WORK INSTRUCTIONS >>
The records below are to be duplicated exactly as they appear.

** RECORDS PROVIDED follows **

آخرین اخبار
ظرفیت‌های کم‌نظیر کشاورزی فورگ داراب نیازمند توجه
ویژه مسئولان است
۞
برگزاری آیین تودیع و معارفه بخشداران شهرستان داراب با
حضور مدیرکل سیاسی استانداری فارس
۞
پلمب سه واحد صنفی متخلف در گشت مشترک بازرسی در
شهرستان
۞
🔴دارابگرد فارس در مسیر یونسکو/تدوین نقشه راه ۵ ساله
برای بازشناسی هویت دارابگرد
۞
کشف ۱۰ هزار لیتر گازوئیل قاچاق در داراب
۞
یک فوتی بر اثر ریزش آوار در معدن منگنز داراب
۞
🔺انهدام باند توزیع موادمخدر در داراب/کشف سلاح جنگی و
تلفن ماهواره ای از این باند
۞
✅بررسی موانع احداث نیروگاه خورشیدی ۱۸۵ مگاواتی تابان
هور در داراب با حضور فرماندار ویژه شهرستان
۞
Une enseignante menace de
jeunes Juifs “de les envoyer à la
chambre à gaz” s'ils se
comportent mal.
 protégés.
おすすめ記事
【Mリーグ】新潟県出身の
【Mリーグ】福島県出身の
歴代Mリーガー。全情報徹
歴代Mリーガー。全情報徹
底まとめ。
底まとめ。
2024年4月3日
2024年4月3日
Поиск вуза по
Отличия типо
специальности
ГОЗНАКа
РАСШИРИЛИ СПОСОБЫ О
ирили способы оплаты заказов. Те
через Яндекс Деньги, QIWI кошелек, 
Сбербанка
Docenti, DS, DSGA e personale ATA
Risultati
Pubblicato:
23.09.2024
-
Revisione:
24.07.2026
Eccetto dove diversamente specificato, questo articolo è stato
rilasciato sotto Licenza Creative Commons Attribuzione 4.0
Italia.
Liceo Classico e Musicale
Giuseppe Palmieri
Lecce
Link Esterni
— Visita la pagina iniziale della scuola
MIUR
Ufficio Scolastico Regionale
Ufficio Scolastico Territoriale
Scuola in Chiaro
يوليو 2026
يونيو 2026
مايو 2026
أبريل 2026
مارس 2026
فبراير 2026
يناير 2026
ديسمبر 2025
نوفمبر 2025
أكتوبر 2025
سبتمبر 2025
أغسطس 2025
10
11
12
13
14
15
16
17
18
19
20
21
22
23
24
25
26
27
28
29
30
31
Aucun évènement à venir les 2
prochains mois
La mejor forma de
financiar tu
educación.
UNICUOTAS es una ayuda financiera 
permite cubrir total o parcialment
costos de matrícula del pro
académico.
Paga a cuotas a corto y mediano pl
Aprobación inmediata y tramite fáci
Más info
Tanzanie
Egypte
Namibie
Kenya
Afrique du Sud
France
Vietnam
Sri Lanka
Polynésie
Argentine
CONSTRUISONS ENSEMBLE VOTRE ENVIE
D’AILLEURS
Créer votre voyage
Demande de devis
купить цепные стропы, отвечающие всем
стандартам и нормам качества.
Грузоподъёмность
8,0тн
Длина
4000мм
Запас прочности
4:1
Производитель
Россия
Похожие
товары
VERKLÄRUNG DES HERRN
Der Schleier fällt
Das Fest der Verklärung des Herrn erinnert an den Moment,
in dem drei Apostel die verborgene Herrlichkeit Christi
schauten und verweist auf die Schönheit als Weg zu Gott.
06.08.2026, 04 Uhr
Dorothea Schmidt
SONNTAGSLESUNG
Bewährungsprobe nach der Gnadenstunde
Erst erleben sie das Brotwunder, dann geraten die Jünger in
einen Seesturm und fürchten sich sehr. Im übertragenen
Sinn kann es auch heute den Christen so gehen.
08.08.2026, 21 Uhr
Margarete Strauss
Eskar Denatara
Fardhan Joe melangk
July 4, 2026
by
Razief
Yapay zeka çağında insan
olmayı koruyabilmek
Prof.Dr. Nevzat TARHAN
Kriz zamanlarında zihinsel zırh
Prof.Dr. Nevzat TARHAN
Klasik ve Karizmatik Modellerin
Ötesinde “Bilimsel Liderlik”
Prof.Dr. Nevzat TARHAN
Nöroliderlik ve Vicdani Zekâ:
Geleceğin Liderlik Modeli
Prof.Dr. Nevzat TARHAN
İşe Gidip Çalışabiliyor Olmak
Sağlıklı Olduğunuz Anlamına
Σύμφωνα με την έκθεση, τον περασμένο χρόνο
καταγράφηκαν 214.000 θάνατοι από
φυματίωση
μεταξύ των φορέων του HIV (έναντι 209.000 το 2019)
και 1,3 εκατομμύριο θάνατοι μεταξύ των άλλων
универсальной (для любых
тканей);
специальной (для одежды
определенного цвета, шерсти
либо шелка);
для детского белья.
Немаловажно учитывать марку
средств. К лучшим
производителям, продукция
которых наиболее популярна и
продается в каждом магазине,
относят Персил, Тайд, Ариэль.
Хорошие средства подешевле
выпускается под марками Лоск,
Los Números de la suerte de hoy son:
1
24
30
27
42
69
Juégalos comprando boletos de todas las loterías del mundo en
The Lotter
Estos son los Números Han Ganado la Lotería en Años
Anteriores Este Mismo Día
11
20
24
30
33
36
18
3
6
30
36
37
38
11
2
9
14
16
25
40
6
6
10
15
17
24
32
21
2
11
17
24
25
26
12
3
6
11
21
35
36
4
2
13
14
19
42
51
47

** End of RECORDS PROVIDED **

RESULT >>
آخرین اخبار
ظرفیت‌های کم‌نظیر کشاورزی فورگ داراب نیازمند توجه
ویژه مسئولان است
۞
برگزاری آیین تودیع و معارفه بخشداران شهرستان داراب با
حضور مدیرکل سیاسی استانداری فارس
۞
پلمب سه واحد صنفی متخلف در گشت مشترک بازرسی در
شهرستان
۞
🔴دارابگرد فارس در مسیر یونسکو/تدوین نقشه راه ۵ ساله
برای بازشناسی هویت دارابگرد
۞
کشف ۱۰ هزار لیتر گازوئیل قاچاق در داراب
۞
یک فوتی بر اثر ریزش آوار در معدن منگنز داراب
۞
🔺انهدام باند توزیع موادمخدر در داراب/کشف سلاح جنگی و
تلفن ماهواره ای از این باند
۞
✅بررسی موانع احداث نیروگاه خورشیدی ۱۸۵ مگاواتی تابان
هور در داراب با حضور فرماندار ویژه شهرستان
۞
Une enseignante menace de
jeunes Juifs “de les envoyer à la
chambre à gaz” s'ils se
comportent mal.
 protégés.
おすすめ記事
【Mリーグ】新潟県出身の
【Mリーグ】福島県出身の
歴代Mリーガー。全情報徹
歴代Mリーガー。全情報徹
底まとめ。
底まとめ。
2024年4月3日
2024年4月3日
Поиск вуза по
Отличия типо
специальности
ГОЗНАКа
РАСШИРИЛИ СПОСОБЫ О
ирили способы оплаты заказов. Те
через Яндекс Деньги, QIWI кошелек, 
Сбербанка
Docenti, DS, DSGA e personale ATA
Risultati
Pubblicato:
23.09.2024
-
Revisione:
24.07.2026
Eccetto dove diversamente specificato, questo articolo è stato
rilasciato sotto Licenza Creative Commons Attribuzione 4.0
Italia.
Liceo Classico e Musicale
Giuseppe Palmieri
Lecce
Link Esterni
— Visita la pagina iniziale della scuola
MIUR
Ufficio Scolastico Regionale
Ufficio Scolastico Territoriale
Scuola in Chiaro
يوليو 2026
يونيو 2026
مايو 2026
أبريل 2026
مارس 2026
فبراير 2026
يناير 2026
ديسمبر 2025
نوفمبر 2025
أكتوبر 2025
سبتمبر 2025
أغسطس 2025
10
11
12
13
14
15
16
17
18
19
20
21
22
23
24
25
26
27
28
29
30
31
Aucun évènement à venir les 2
prochains mois
La mejor forma de
financiar tu
educación.
UNICUOTAS es una ayuda financiera 
permite cubrir total o parcialment
costos de matrícula del pro
académico.
Paga a cuotas a corto y mediano pl
Aprobación inmediata y tramite fáci
Más info
Tanzanie
Egypte
Namibie
Kenya
Afrique du Sud
France
Vietnam
Sri Lanka
Polynésie
Argentine
CONSTRUISONS ENSEMBLE VOTRE ENVIE
D’AILLEURS
Créer votre voyage
Demande de devis
купить цепные стропы, отвечающие всем
стандартам и нормам качества.
Грузоподъёмность
8,0тн
Длина
4000мм
Запас прочности
4:1
Производитель
Россия
Похожие
товары
VERKLÄRUNG DES HERRN
Der Schleier fällt
Das Fest der Verklärung des Herrn erinnert an den Moment,
in dem drei Apostel die verborgene Herrlichkeit Christi
schauten und verweist auf die Schönheit als Weg zu Gott.
06.08.2026, 04 Uhr
Dorothea Schmidt
SONNTAGSLESUNG
Bewährungsprobe nach der Gnadenstunde
Erst erleben sie das Brotwunder, dann geraten die Jünger in
einen Seesturm und fürchten sich sehr. Im übertragenen
Sinn kann es auch heute den Christen so gehen.
08.08.2026, 21 Uhr
Margarete Strauss
Eskar Denatara
Fardhan Joe melangk
July 4, 2026
by
Razief
Yapay zeka çağında insan
olmayı koruyabilmek
Prof.Dr. Nevzat TARHAN
Kriz zamanlarında zihinsel zırh
Prof.Dr. Nevzat TARHAN
Klasik ve Karizmatik Modellerin
Ötesinde “Bilimsel Liderlik”
Prof.Dr. Nevzat TARHAN
Nöroliderlik ve Vicdani Zekâ:
Geleceğin Liderlik Modeli
Prof.Dr. Nevzat TARHAN
İşe Gidip Çalışabiliyor Olmak
Sağlıklı Olduğunuz Anlamına
Σύμφωνα με την έκθεση, τον περασμένο χρόνο
καταγράφηκαν 214.000 θάνατοι από
φυματίωση
μεταξύ των φορέων του HIV (έναντι 209.000 το 2019)
και 1,3 εκατομμύριο θάνατοι μεταξύ των άλλων
универсальной (для любых
тканей);
специальной (для одежды
определенного цвета, шерсти
либо шелка);
для детского белья.
Немаловажно учитывать марку
средств. К лучшим
производителям, продукция
которых наиболее популярна и
продается в каждом магазине,
относят Персил, Тайд, Ариэль.
Хорошие средства подешевле
выпускается под марками Лоск,
Los Números de la suerte de hoy son:
1
24
30
27
42
69
Juégalos comprando boletos de todas las loterías del mundo en
The Lotter
Estos son los Números Han Ganado la Lotería en Años
Anteriores Este Mismo Día
11
20
24
30
33
36
18
3
6
30
36
37
38
11
2
9
14
16
25
40
6
6
10
15
17
24
32
21
2
11
17
24
25
26
12
3
6
11
21
35
36
4
2
13
14
19
42
51
47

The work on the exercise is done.